**Problem details**: Reduce the material below to its lines containing "count".

**Input**:
===
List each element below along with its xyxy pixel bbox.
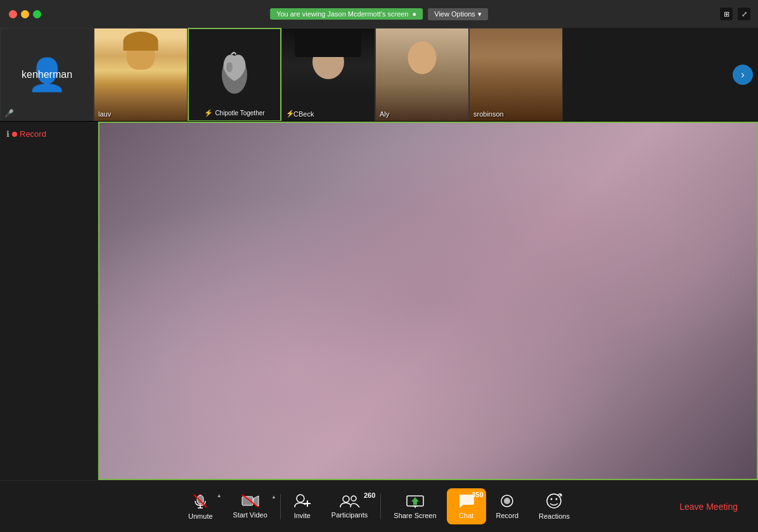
grid-view-button[interactable]: ⊞ xyxy=(720,8,733,20)
close-window-button[interactable] xyxy=(9,10,17,18)
leave-meeting-button[interactable]: Leave Meeting xyxy=(672,497,745,517)
title-bar: You are viewing Jason Mcdermott's screen… xyxy=(0,0,758,28)
start-video-button[interactable]: ▲ Start Video xyxy=(223,489,278,524)
participant-thumb-chipotle[interactable]: ⚡ Chipotle Together xyxy=(188,28,281,121)
svg-point-23 xyxy=(556,498,558,500)
participant-thumb-cbeck[interactable]: ⚡ CBeck xyxy=(281,28,375,121)
srobinson-name: srobinson xyxy=(473,110,504,118)
lauv-name: lauv xyxy=(98,110,111,118)
svg-point-22 xyxy=(551,498,553,500)
start-video-label: Start Video xyxy=(233,511,267,519)
svg-point-21 xyxy=(547,494,561,508)
kenherman-mute-icon: 🎤 xyxy=(4,109,14,118)
record-label: Record xyxy=(496,512,518,519)
invite-icon xyxy=(293,493,311,509)
fullscreen-window-button[interactable] xyxy=(33,10,41,18)
main-area: ℹ Record xyxy=(0,122,758,480)
left-sidebar-panel xyxy=(0,122,98,480)
chipotle-name-label: ⚡ Chipotle Together xyxy=(204,109,264,117)
cbeck-video xyxy=(282,28,375,121)
share-screen-label: Share Screen xyxy=(394,512,436,519)
svg-point-13 xyxy=(343,496,349,502)
record-button[interactable]: Record xyxy=(486,488,529,524)
svg-point-10 xyxy=(297,495,304,502)
participant-thumbnails: 👤 kenherman 🎤 lauv ⚡ Chipotle T xyxy=(0,28,758,121)
participants-button[interactable]: 260 Participants xyxy=(321,489,378,524)
srobinson-video xyxy=(470,28,562,121)
svg-point-24 xyxy=(560,494,562,497)
title-bar-center: You are viewing Jason Mcdermott's screen… xyxy=(270,8,488,20)
participant-thumb-lauv[interactable]: lauv xyxy=(94,28,188,121)
participant-thumb-srobinson[interactable]: srobinson xyxy=(469,28,563,121)
svg-point-20 xyxy=(504,498,510,504)
reactions-icon xyxy=(545,493,563,509)
chipotle-symbol-icon xyxy=(215,49,254,100)
record-dot xyxy=(12,132,17,137)
aly-video xyxy=(376,28,468,121)
reactions-label: Reactions xyxy=(539,512,570,520)
share-screen-button[interactable]: Share Screen xyxy=(383,488,446,524)
reactions-button[interactable]: Reactions xyxy=(529,488,580,525)
record-icon xyxy=(498,493,516,509)
mute-icon xyxy=(192,493,209,509)
aly-name: Aly xyxy=(380,110,389,118)
leave-meeting-label: Leave Meeting xyxy=(679,502,738,512)
svg-point-14 xyxy=(351,496,356,501)
view-options-label: View Options xyxy=(434,10,475,18)
invite-label: Invite xyxy=(294,512,311,519)
toolbar-separator-2 xyxy=(380,494,381,519)
participant-thumb-kenherman[interactable]: 👤 kenherman 🎤 xyxy=(0,28,94,121)
chipotle-logo xyxy=(189,29,280,120)
chevron-down-icon: ▾ xyxy=(478,10,482,18)
bottom-toolbar: ▲ Unmute ▲ Start Video Invite xyxy=(0,480,758,532)
unmute-chevron-icon[interactable]: ▲ xyxy=(217,493,222,498)
unmute-button[interactable]: ▲ Unmute xyxy=(178,488,223,525)
chat-label: Chat xyxy=(459,512,473,519)
svg-point-1 xyxy=(226,62,233,72)
video-icon xyxy=(241,494,259,508)
chat-button[interactable]: 350 Chat xyxy=(447,488,486,524)
screen-share-content xyxy=(100,123,757,479)
info-icon[interactable]: ℹ xyxy=(6,129,10,139)
view-options-button[interactable]: View Options ▾ xyxy=(428,8,488,20)
participants-label: Participants xyxy=(331,511,368,519)
strip-nav-right-button[interactable]: › xyxy=(733,65,753,85)
toolbar-separator-1 xyxy=(280,494,281,519)
record-indicator: ℹ Record xyxy=(6,129,46,139)
participant-strip: 👤 kenherman 🎤 lauv ⚡ Chipotle T xyxy=(0,28,758,122)
shared-screen-area xyxy=(98,122,758,480)
chat-count: 350 xyxy=(472,491,483,498)
lauv-video xyxy=(94,28,187,121)
minimize-window-button[interactable] xyxy=(21,10,29,18)
cbeck-name: CBeck xyxy=(293,110,314,118)
share-screen-icon xyxy=(406,493,424,509)
window-traffic-lights xyxy=(9,10,41,18)
start-video-chevron-icon[interactable]: ▲ xyxy=(271,494,276,500)
chipotle-name: Chipotle Together xyxy=(215,110,264,117)
expand-button[interactable]: ⤢ xyxy=(738,8,750,20)
participants-icon xyxy=(340,494,360,508)
title-bar-right: ⊞ ⤢ xyxy=(720,8,750,20)
screen-share-badge: You are viewing Jason Mcdermott's screen… xyxy=(270,8,423,20)
participants-count: 260 xyxy=(364,491,375,499)
screen-share-label: You are viewing Jason Mcdermott's screen xyxy=(276,10,408,18)
participant-thumb-aly[interactable]: Aly xyxy=(375,28,469,121)
unmute-label: Unmute xyxy=(188,512,213,520)
kenherman-name: kenherman xyxy=(22,69,72,80)
svg-marker-18 xyxy=(411,497,419,505)
invite-button[interactable]: Invite xyxy=(283,488,321,524)
record-text: Record xyxy=(20,129,46,139)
===
**Your response**:
chat-count: 350 xyxy=(472,491,483,498)
participants-count: 260 xyxy=(364,491,375,499)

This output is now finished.